MATERIAL FOR THE TASK Start Marker

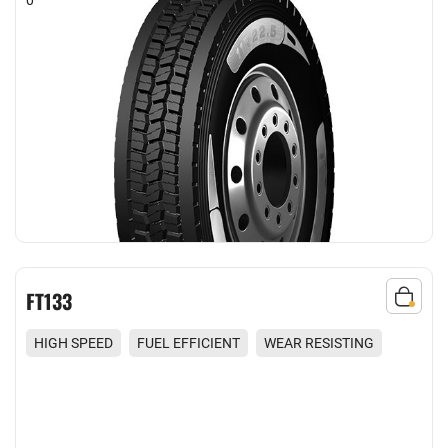
FT133
HIGH SPEED
FUEL EFFICIENT
WEAR RESISTING
COMFORT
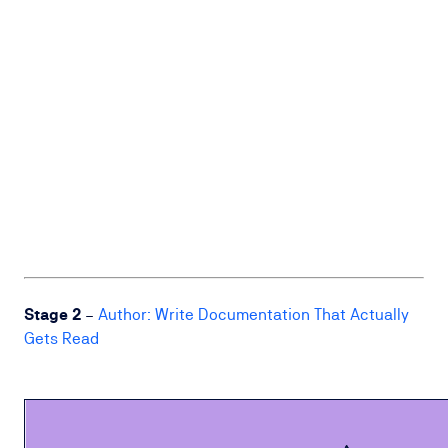
Stage 2
–
Author: Write Documentation That Actually
Gets Read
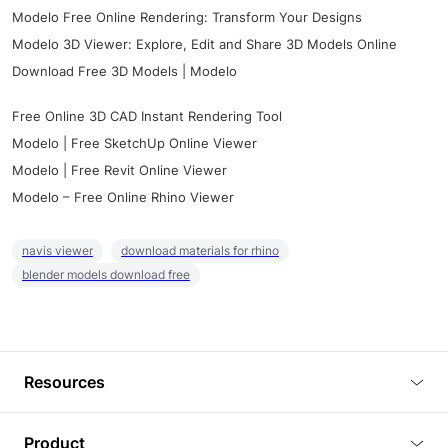
Modelo Free Online Rendering: Transform Your Designs
Modelo 3D Viewer: Explore, Edit and Share 3D Models Online
Download Free 3D Models | Modelo
Free Online 3D CAD Instant Rendering Tool
Modelo | Free SketchUp Online Viewer
Modelo | Free Revit Online Viewer
Modelo – Free Online Rhino Viewer
navis viewer
download materials for rhino
blender models download free
Resources
Blog
Product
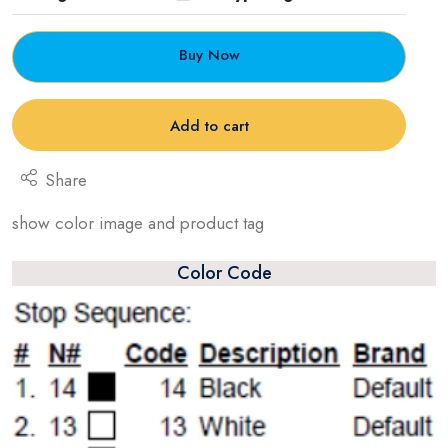
Buy Now
Add to cart
Share
show color image and product tag
Color Code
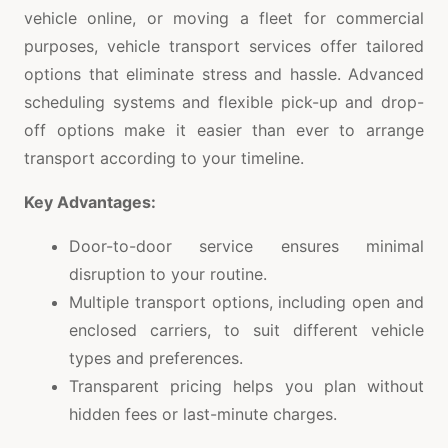
vehicle online, or moving a fleet for commercial
purposes, vehicle transport services offer tailored
options that eliminate stress and hassle. Advanced
scheduling systems and flexible pick-up and drop-
off options make it easier than ever to arrange
transport according to your timeline.
Key Advantages:
Door-to-door service ensures minimal
disruption to your routine.
Multiple transport options, including open and
enclosed carriers, to suit different vehicle
types and preferences.
Transparent pricing helps you plan without
hidden fees or last-minute charges.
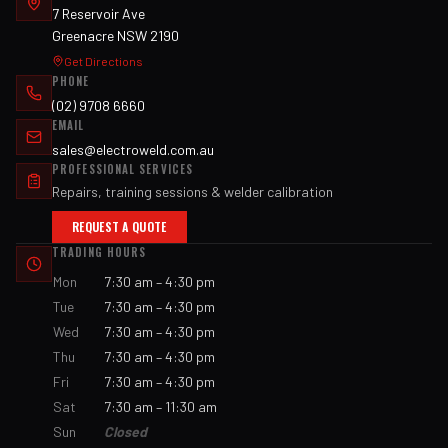
7 Reservoir Ave
Greenacre NSW 2190
Get Directions
PHONE
(02) 9708 6660
EMAIL
sales@electroweld.com.au
PROFESSIONAL SERVICES
Repairs, training sessions & welder calibration
REQUEST A QUOTE
TRADING HOURS
Mon
7:30 am – 4:30 pm
Tue
7:30 am – 4:30 pm
Wed
7:30 am – 4:30 pm
Thu
7:30 am – 4:30 pm
Fri
7:30 am – 4:30 pm
Sat
7:30 am – 11:30 am
Sun
Closed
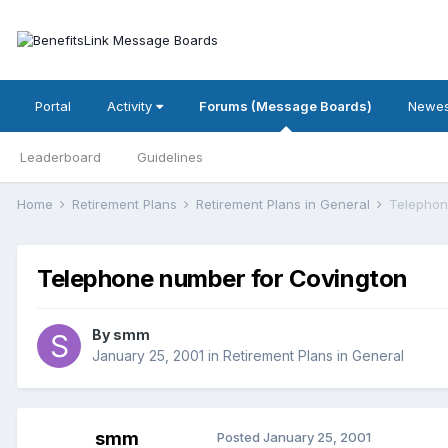
Portal
Activity
Forums (Message Boards)
Newes
Leaderboard
Guidelines
Home
Retirement Plans
Retirement Plans in General
Telephon
Telephone number for Covington
By
smm
January 25, 2001
in
Retirement Plans in General
smm
Posted
January 25, 2001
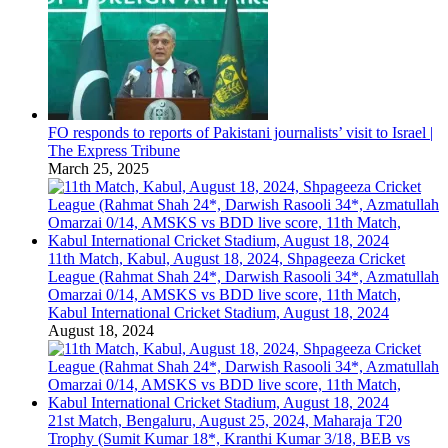
FO responds to reports of Pakistani journalists’ visit to Israel |
The Express Tribune
March 25, 2025
11th Match, Kabul, August 18, 2024, Shpageeza Cricket
League (Rahmat Shah 24*, Darwish Rasooli 34*, Azmatullah
Omarzai 0/14, AMSKS vs BDD live score, 11th Match,
Kabul International Cricket Stadium, August 18, 2024
August 18, 2024
21st Match, Bengaluru, August 25, 2024, Maharaja T20
Trophy (Sumit Kumar 18*, Kranthi Kumar 3/18, BEB vs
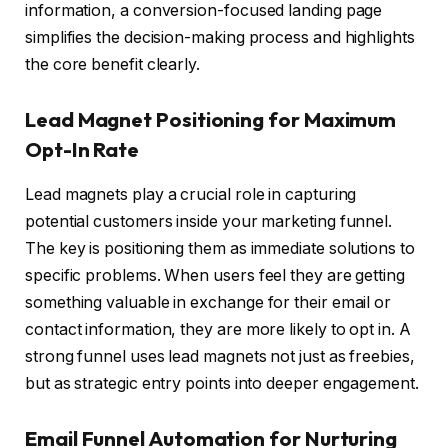
information, a conversion-focused landing page
simplifies the decision-making process and highlights
the core benefit clearly.
Lead Magnet Positioning for Maximum
Opt-In Rate
Lead magnets play a crucial role in capturing
potential customers inside your marketing funnel.
The key is positioning them as immediate solutions to
specific problems. When users feel they are getting
something valuable in exchange for their email or
contact information, they are more likely to opt in. A
strong funnel uses lead magnets not just as freebies,
but as strategic entry points into deeper engagement.
Email Funnel Automation for Nurturing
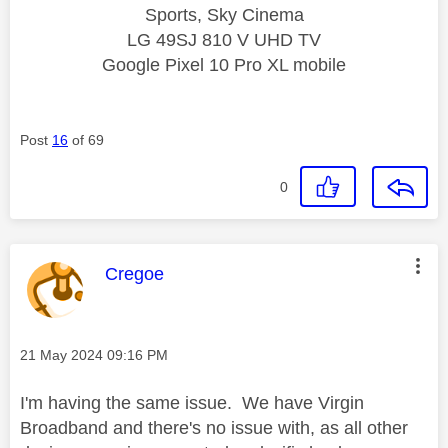
Sports, Sky Cinema
LG 49SJ 810 V UHD TV
Google Pixel 10 Pro XL mobile
Post
16
of 69
0
This message was authored by:
Cregoe
Message posted on
‎21 May 2024
09:16 PM
I'm having the same issue. We have Virgin
Broadband and there's no issue with, as all other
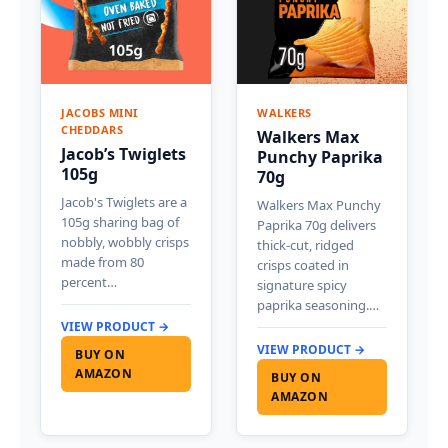
JACOBS MINI
WALKERS
CHEDDARS
Walkers Max
Jacob’s Twiglets
Punchy Paprika
105g
70g
Jacob's Twiglets are a
Walkers Max Punchy
105g sharing bag of
Paprika 70g delivers
nobbly, wobbly crisps
thick-cut, ridged
made from 80
crisps coated in
percent…
signature spicy
paprika seasoning.…
VIEW PRODUCT →
VIEW PRODUCT →
BUY ON
AMAZON
BUY ON
AMAZON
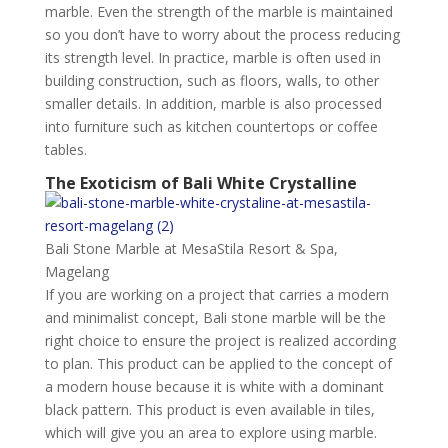
marble. Even the strength of the marble is maintained
so you don’t have to worry about the process reducing
its strength level. In practice, marble is often used in
building construction, such as floors, walls, to other
smaller details. In addition, marble is also processed
into furniture such as kitchen countertops or coffee
tables.
The Exoticism of Bali White Crystalline
Bali Stone Marble at MesaStila Resort & Spa,
Magelang
If you are working on a project that carries a modern
and minimalist concept, Bali stone marble will be the
right choice to ensure the project is realized according
to plan. This product can be applied to the concept of
a modern house because it is white with a dominant
black pattern. This product is even available in tiles,
which will give you an area to explore using marble.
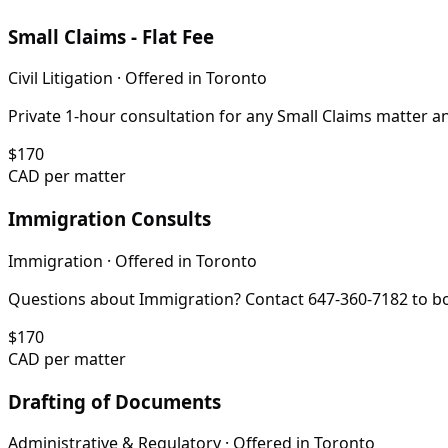
Small Claims - Flat Fee
Civil Litigation
· Offered in
Toronto
Private 1-hour consultation for any Small Claims matter 
$
170
CAD per matter
Immigration Consults
Immigration
· Offered in
Toronto
Questions about Immigration? Contact 647-360-7182 to bo
$
170
CAD per matter
Drafting of Documents
Administrative & Regulatory
· Offered in
Toronto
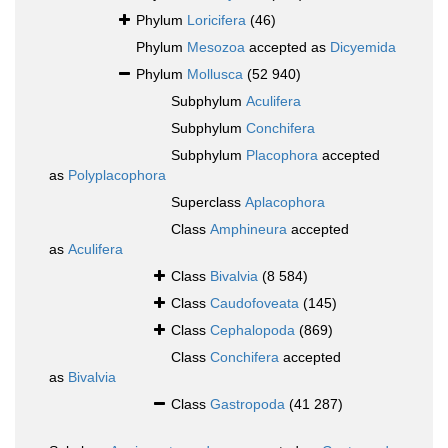
Phylum
Loricifera
(46)
Phylum
Mesozoa
accepted as
Dicyemida
Phylum
Mollusca
(52 940)
Subphylum
Aculifera
Subphylum
Conchifera
Subphylum
Placophora
accepted
as
Polyplacophora
Superclass
Aplacophora
Class
Amphineura
accepted
as
Aculifera
Class
Bivalvia
(8 584)
Class
Caudofoveata
(145)
Class
Cephalopoda
(869)
Class
Conchifera
accepted
as
Bivalvia
Class
Gastropoda
(41 287)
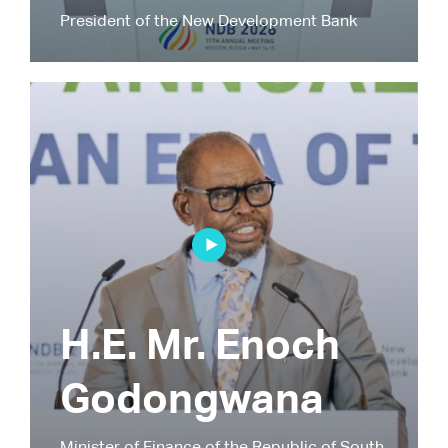
President of the New Development Bank
H.E. Mr. Enoch
Godongwana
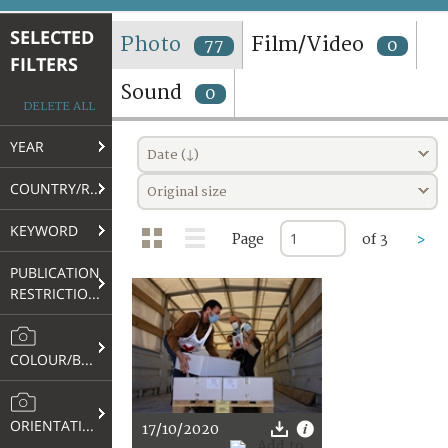
TERMS AND CONDITIONS OF USE
SELECTED
Photo
Film/Video
77
0
FILTERS
FAQ
Sound
0
DELETE ALL
YEAR
Date (↓)
COUNTRY/REGION
Original size
KEYWORD
Page
of 3
>
PUBLICATION
RESTRICTIONS
COLOUR/B&W
ORIENTATION
17/10/2020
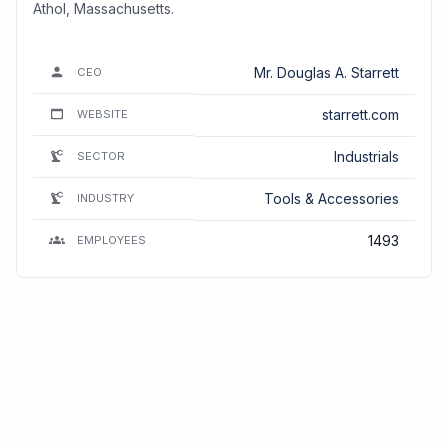
Athol, Massachusetts.
Mr. Douglas A. Starrett
CEO
starrett.com
WEBSITE
Industrials
SECTOR
Tools & Accessories
INDUSTRY
1493
EMPLOYEES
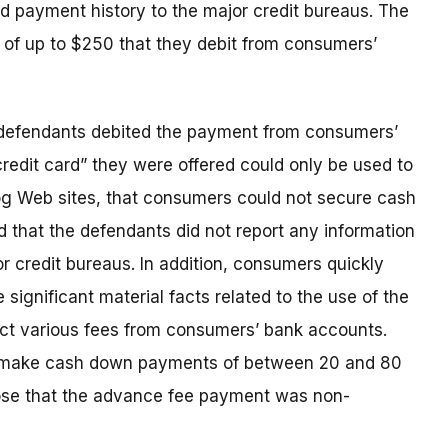
nd payment history to the major credit bureaus. The
of up to $250 that they debit from consumers’
e defendants debited the payment from consumers’
redit card” they were offered could only be used to
g Web sites, that consumers could not secure cash
d that the defendants did not report any information
r credit bureaus. In addition, consumers quickly
 significant material facts related to the use of the
uct various fees from consumers’ bank accounts.
o make cash down payments of between 20 and 80
close that the advance fee payment was non-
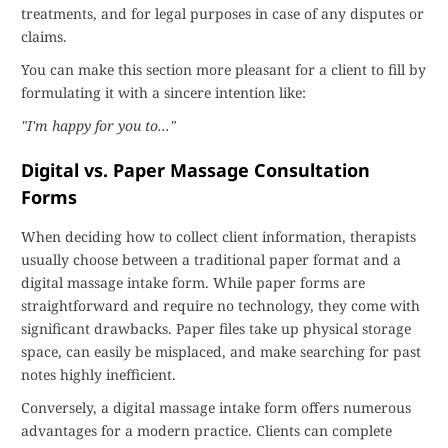
treatments, and for legal purposes in case of any disputes or
claims.
You can make this section more pleasant for a client to fill by
formulating it with a sincere intention like:
"I'm happy for you to..."
Digital vs. Paper Massage Consultation
Forms
When deciding how to collect client information, therapists
usually choose between a traditional paper format and a
digital massage intake form. While paper forms are
straightforward and require no technology, they come with
significant drawbacks. Paper files take up physical storage
space, can easily be misplaced, and make searching for past
notes highly inefficient.
Conversely, a digital massage intake form offers numerous
advantages for a modern practice. Clients can complete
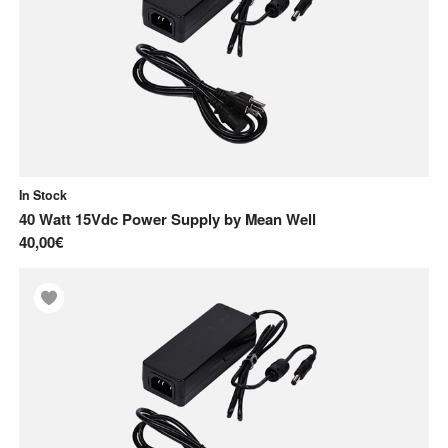
In Stock
40 Watt 15Vdc Power Supply
by
Mean Well
40,00€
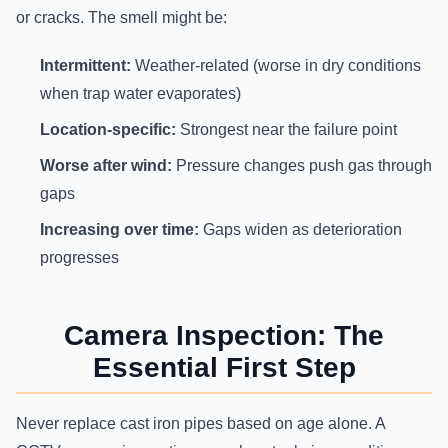
or cracks. The smell might be:
Intermittent:
Weather-related (worse in dry conditions
when trap water evaporates)
Location-specific:
Strongest near the failure point
Worse after wind:
Pressure changes push gas through
gaps
Increasing over time:
Gaps widen as deterioration
progresses
Camera Inspection: The
Essential First Step
Never replace cast iron pipes based on age alone. A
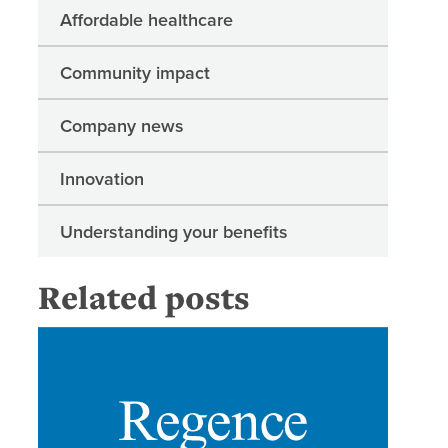
Affordable healthcare
Community impact
Company news
Innovation
Understanding your benefits
Related posts
Regence 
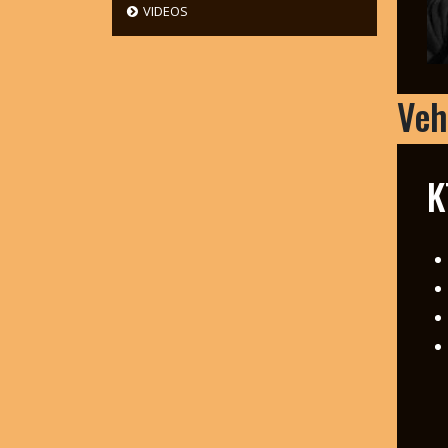
VIDEOS
Veh
K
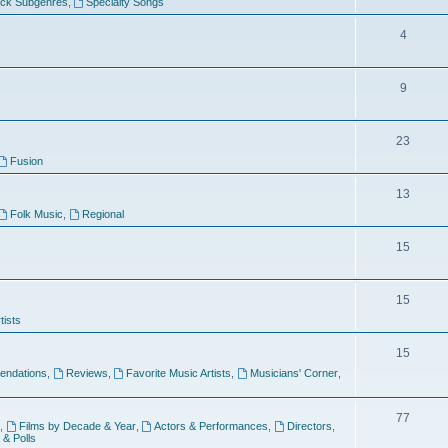
ock Subgenres
,
Specialty Songs
4
9
s
23
Fusion
13
Folk Music
,
Regional
15
15
tists
15
ndations
,
Reviews
,
Favorite Music Artists
,
Musicians' Corner
,
77
,
Films by Decade & Year
,
Actors & Performances
,
Directors
,
 & Polls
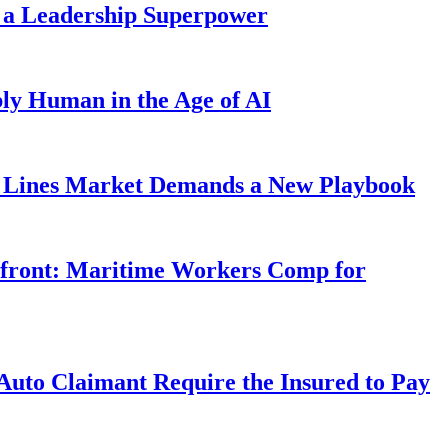
 a Leadership Superpower
ly Human in the Age of AI
Lines Market Demands a New Playbook
rfront: Maritime Workers Comp for
uto Claimant Require the Insured to Pay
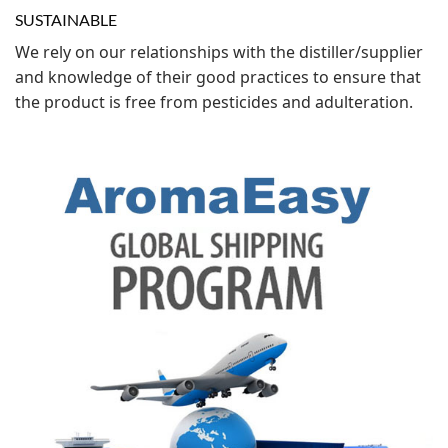
SUSTAINABLE
We rely on our relationships with the distiller/supplier
and knowledge of their good practices to ensure that
the product is free from pesticides and adulteration.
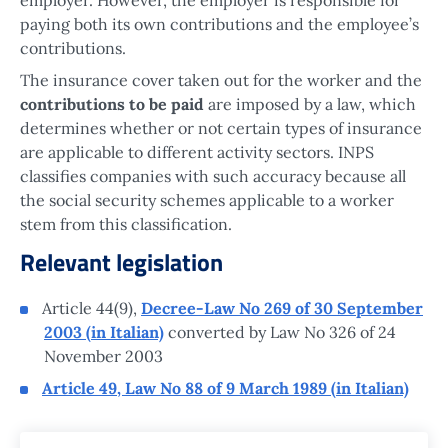
paying both its own contributions and the employee’s
contributions.
The insurance cover taken out for the worker and the
contributions to be paid
are imposed by a law, which
determines whether or not certain types of insurance
are applicable to different activity sectors. INPS
classifies companies with such accuracy because all
the social security schemes applicable to a worker
stem from this classification.
Relevant legislation
Article 44(9),
Decree-Law No 269 of 30 September
2003 (in Italian)
converted by Law No 326 of 24
November 2003
Article 49, Law No 88 of 9 March 1989 (in Italian)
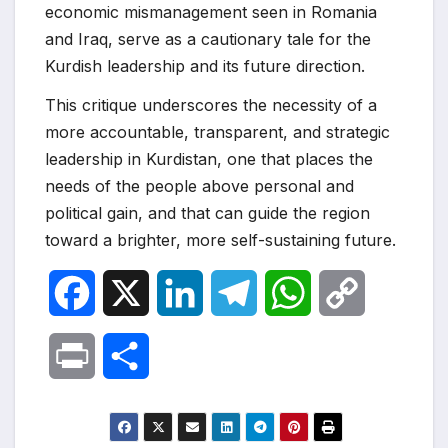
economic mismanagement seen in Romania
and Iraq, serve as a cautionary tale for the
Kurdish leadership and its future direction.
This critique underscores the necessity of a
more accountable, transparent, and strategic
leadership in Kurdistan, one that places the
needs of the people above personal and
political gain, and that can guide the region
toward a brighter, more self-sustaining future.
F
X
L
T
W
C
a
i
e
h
o
P
S
c
n
l
a
p
r
h
e
k
e
t
y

MATERIAL FOR THE TASK End Marker

PROBLEM STATEMENT:
In the records above, find each line that holds the word "vehicle"; copy all such lines.

SOLVED EXERCISE:
vehicle online, or moving a fleet for commercial
purposes, vehicle transport services offer tailored
enclosed carriers, to suit different vehicle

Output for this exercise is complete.